Repeat the data exactly. Pictures stay out.

##### DATA SECTION #####

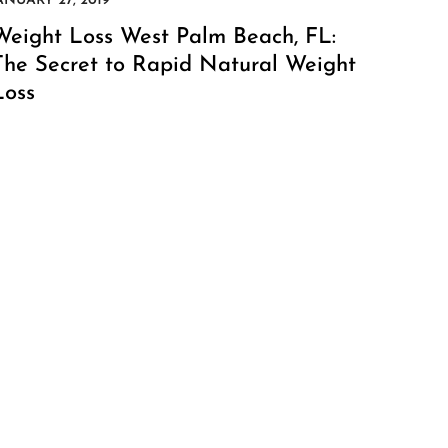
Weight Loss West Palm Beach, FL:
The Secret to Rapid Natural Weight
Loss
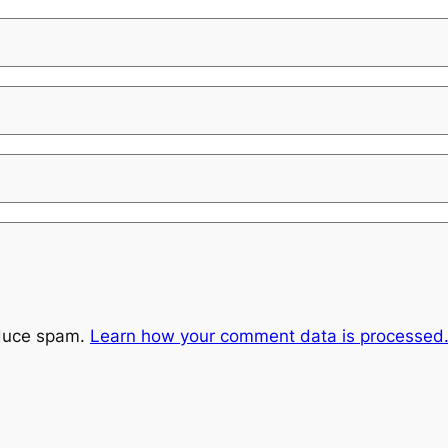
educe spam.
Learn how your comment data is processed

#####

■ **YOUR SOLUTION**:
Weight Loss West Palm Beach, FL:
The Secret to Rapid Natural Weight
Loss
educe spam.
Learn how your comment data is processed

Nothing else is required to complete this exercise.